I don't mean to elicit another outpouring of goodbyes -- though your responses to my last post were so nice to read -- but just wanted to let know what's going on over here. So before I close up shop entirely, a few updates for the sake of narrative closure:

~Jelly is still with us, although she is effectively on probation. We are half-heartedly trying to find her a new home, although I suspect she will be ours for whatever time she has left.

~Ess' nine-month checkup was yesterday, and the doctor was very pleased with all her growing. (She's now 16 lbs., 8 oz. -- still a peanut, but one with a very round belly.) Ess is being evaluated by the state child development folks on Thursday since she's still not rolling, crawling or even raising her hands over her head.

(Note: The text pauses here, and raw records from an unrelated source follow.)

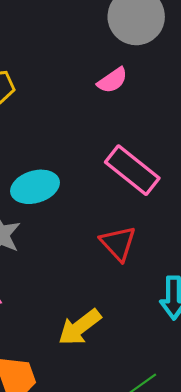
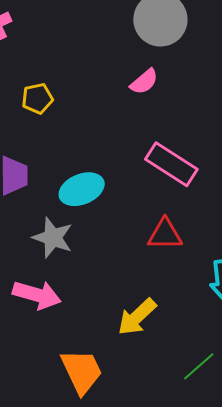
red triangle: (118, 243) -> (165, 234), turned -42

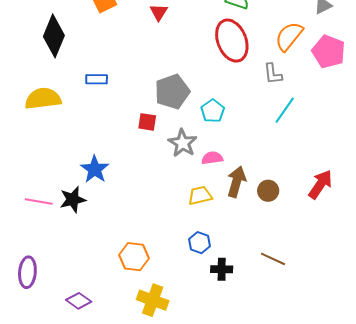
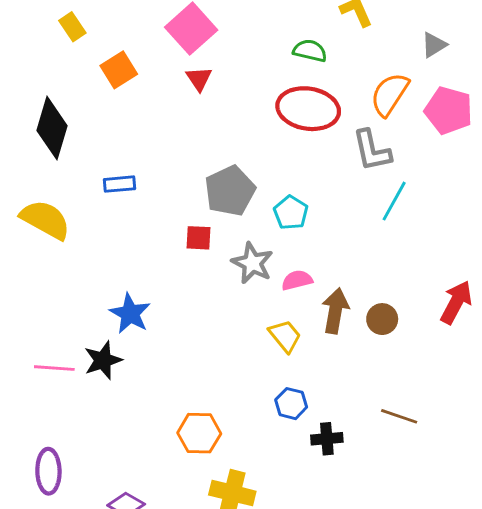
red ellipse: (232, 41) -> (308, 109), turned -54
gray L-shape: (273, 74) -> (372, 151), size x1.4
yellow semicircle: (43, 99) -> (45, 220), turned 42
yellow trapezoid: (200, 196) -> (285, 336), turned 70

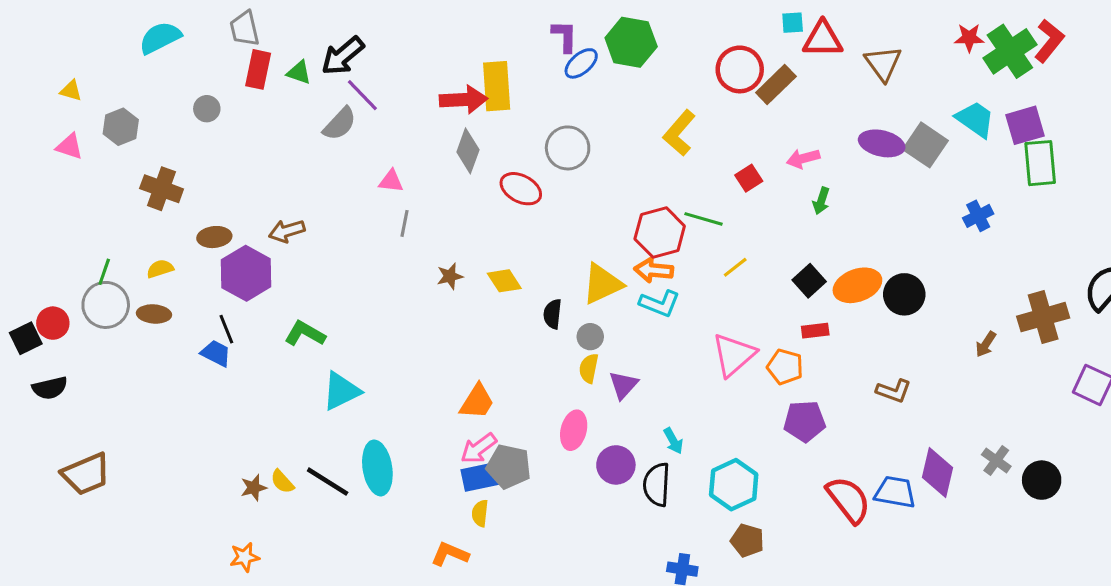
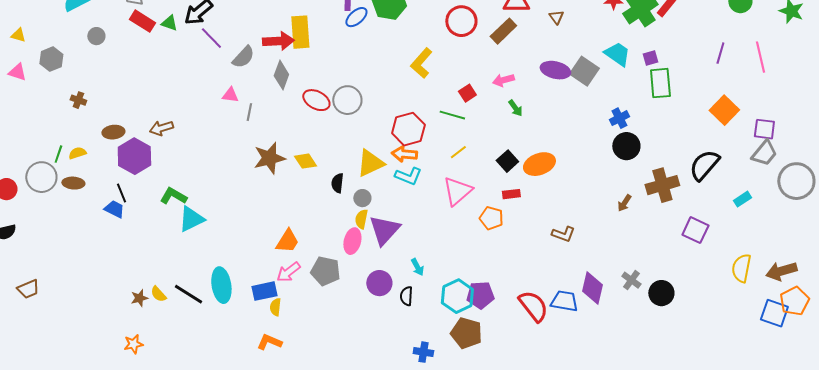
brown triangle: (883, 63) -> (556, 17), size x0.6
red rectangle: (258, 69) -> (142, 21), turned -70
brown rectangle: (776, 85) -> (503, 31), moved
gray circle: (207, 109) -> (96, 36), moved
gray semicircle: (340, 124) -> (243, 57), moved
purple square: (1025, 125) -> (650, 58), size x0.6
gray circle: (568, 148) -> (347, 100), moved
brown cross: (162, 189) -> (78, 100), size x0.6
green arrow: (821, 201) -> (515, 108), turned -54
green line: (703, 219) -> (452, 115), moved
gray line: (405, 223) -> (249, 112), moved
green line: (104, 272) -> (58, 154), moved
brown star: (450, 276) -> (269, 158), size x1.8
black circle: (904, 294) -> (626, 146), moved
pink triangle: (734, 355) -> (457, 191), moved
purple triangle: (623, 385) -> (384, 230), size x1.6
cyan triangle: (341, 391) -> (191, 219), moved
purple pentagon: (805, 421) -> (480, 295), moved
pink ellipse: (574, 430) -> (352, 241), moved
gray pentagon: (509, 466) -> (325, 271), moved
brown trapezoid: (86, 474) -> (28, 289), size x0.7
blue rectangle: (480, 477) -> (264, 291), moved
black semicircle: (657, 485) -> (406, 296), size x0.7
yellow semicircle: (480, 513) -> (275, 307), moved
brown pentagon: (747, 540) -> (466, 333), size x1.4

The doc said we're not being too neurotic, as I'd feared, by scheduling this, but doesn't think we'll come out of it with anything more serious than some physical therapy. And after half an hour with us -- can I tell you how much I love our doctor? -- she pronounced Ess (with great affection) a "happy, sociable, lazy girl." Takes after her mother... at least when it comes to that last adjective.

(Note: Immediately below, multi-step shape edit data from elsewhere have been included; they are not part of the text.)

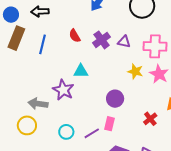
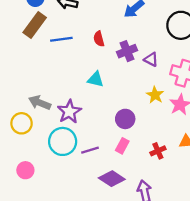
blue line: (43, 44) -> (61, 39), turned 54
purple star: (63, 90) -> (69, 112), moved
pink rectangle: (110, 124) -> (122, 146), moved
cyan circle: (66, 132) -> (63, 141), size x1.6

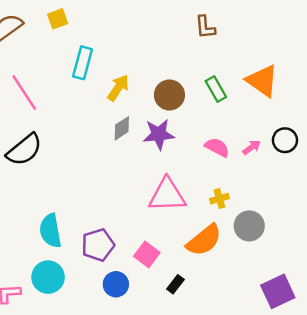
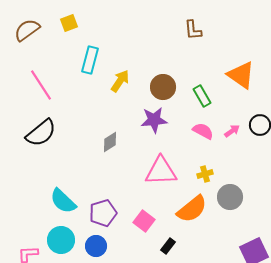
green rectangle: (216, 89) -> (202, 96), moved
gray diamond: (122, 128) -> (110, 142), moved
cyan semicircle: (50, 231) -> (63, 201), turned -36
blue circle: (116, 284) -> (96, 246), moved

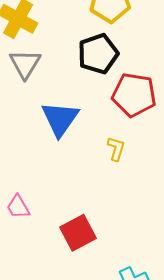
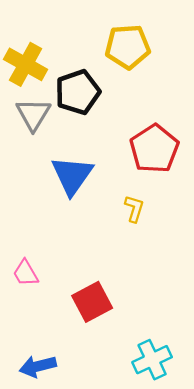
black pentagon: (98, 54) -> (78, 92), moved
red pentagon: (134, 95) -> (154, 149), turned 30

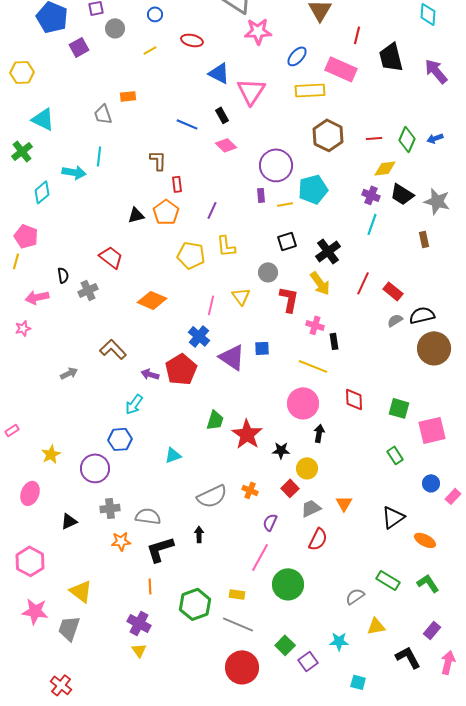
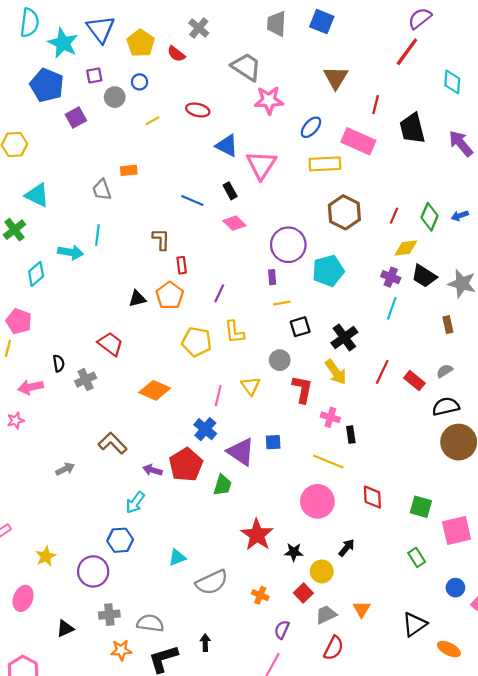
blue circle: (155, 14) -> (140, 82), moved
red line: (374, 138) -> (394, 216), turned -63
yellow line: (285, 204) -> (282, 303), moved
gray semicircle: (395, 320) -> (445, 371), moved
green trapezoid: (215, 420) -> (223, 485), moved
black arrow: (319, 433) -> (347, 548), moved, turned 30
gray semicircle: (212, 496) -> (212, 582), moved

~D and I continue to talk and talk and talk about work/life balance issues. I actually applied for an editing job at a consulting firm in the Bay State, hoping I could telecommute -- figuring that at least I could make a lot more $$ and quit the freelancing that encroaches on all my free time these days. Doesn't look like that's going to pan out, but at least I've got my eyes open. And it turns out that Ess' daycare has some flexibility, so I can drop her off for an occasional half-day if I'm on deadline, which helps immensely.

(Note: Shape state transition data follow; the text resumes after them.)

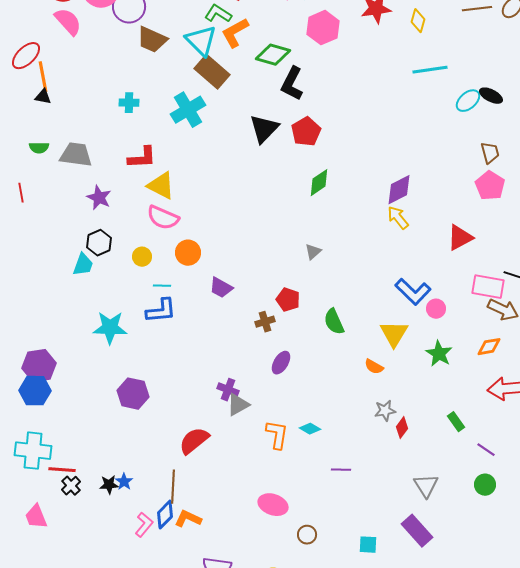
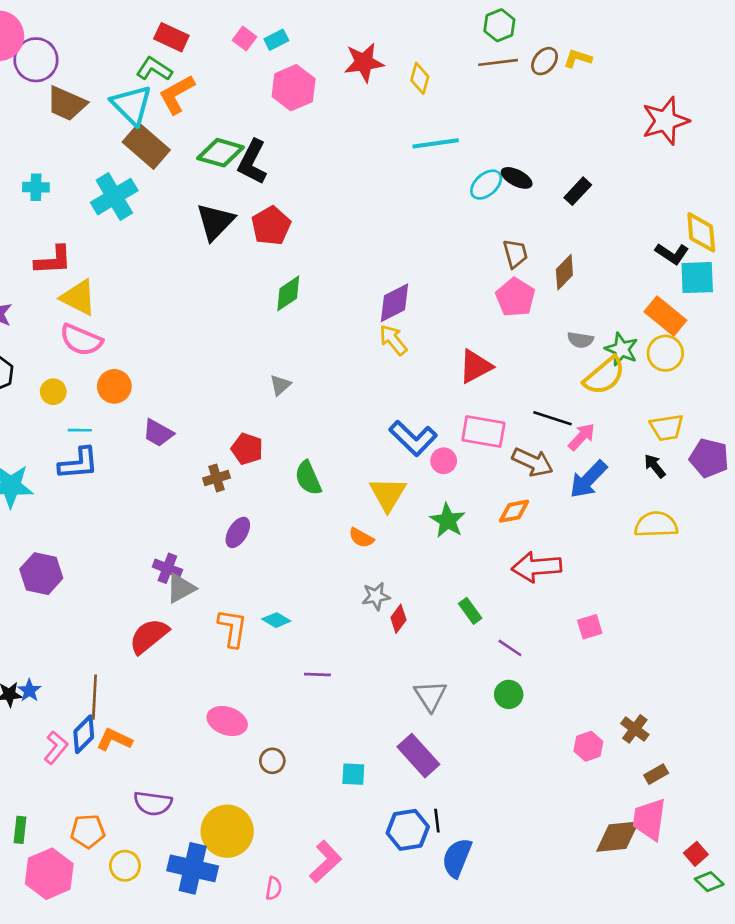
green diamond: (273, 55) -> (221, 153), moved
pink rectangle: (488, 287) -> (483, 432), moved
red semicircle: (194, 441) -> (149, 636), moved

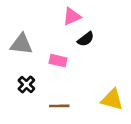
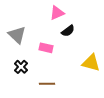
gray triangle: (21, 44) -> (17, 35), turned 36
yellow triangle: (112, 100) -> (91, 63), moved

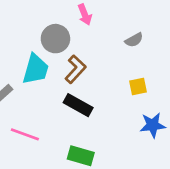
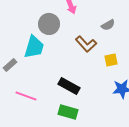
brown L-shape: (75, 69) -> (86, 44), moved, turned 95
black rectangle: (78, 105) -> (69, 86), moved

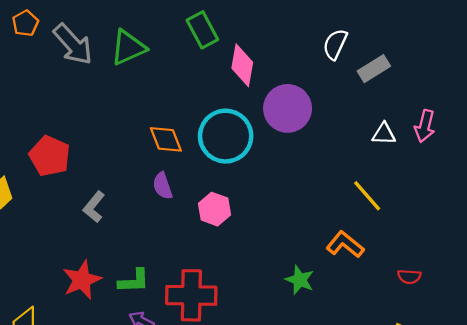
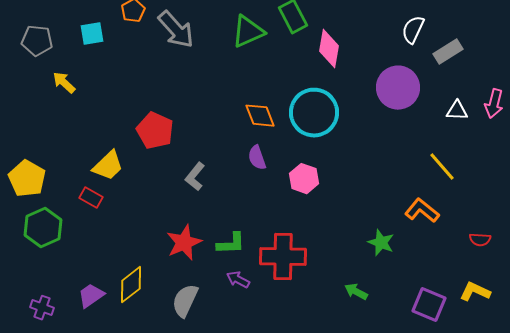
green triangle: (128, 48) -> (248, 32), moved
purple circle: (288, 108) -> (398, 88), moved

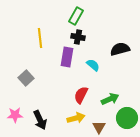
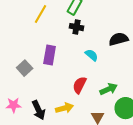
yellow line: (40, 38) -> (41, 14), moved, turned 36
purple rectangle: (67, 57) -> (50, 55), moved
yellow arrow: (76, 118) -> (65, 108), moved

~I did yoga! For the first time since Ess was born! It only happened once, but boy was it nice. As was the date I had (inside the house) with my husband last night. Hoping for more of the same in weeks to come.

So there you have it: the end of Run Cook Write. I would love to keep in touch with you; if you're so inclined, you can email me at [redacted]. Just eliminate the spaces and you'll be good to go.

Happy February, everyone, and thanks for reading.

Saturday, January 27, 2007

On hiatus

The time has come for RunCookWrite to go dark for a while. I've been thinking about this for a while, and a long series of conversations with D today about our marriage, stress, money and a host of other fun things has convinced me that now is the time.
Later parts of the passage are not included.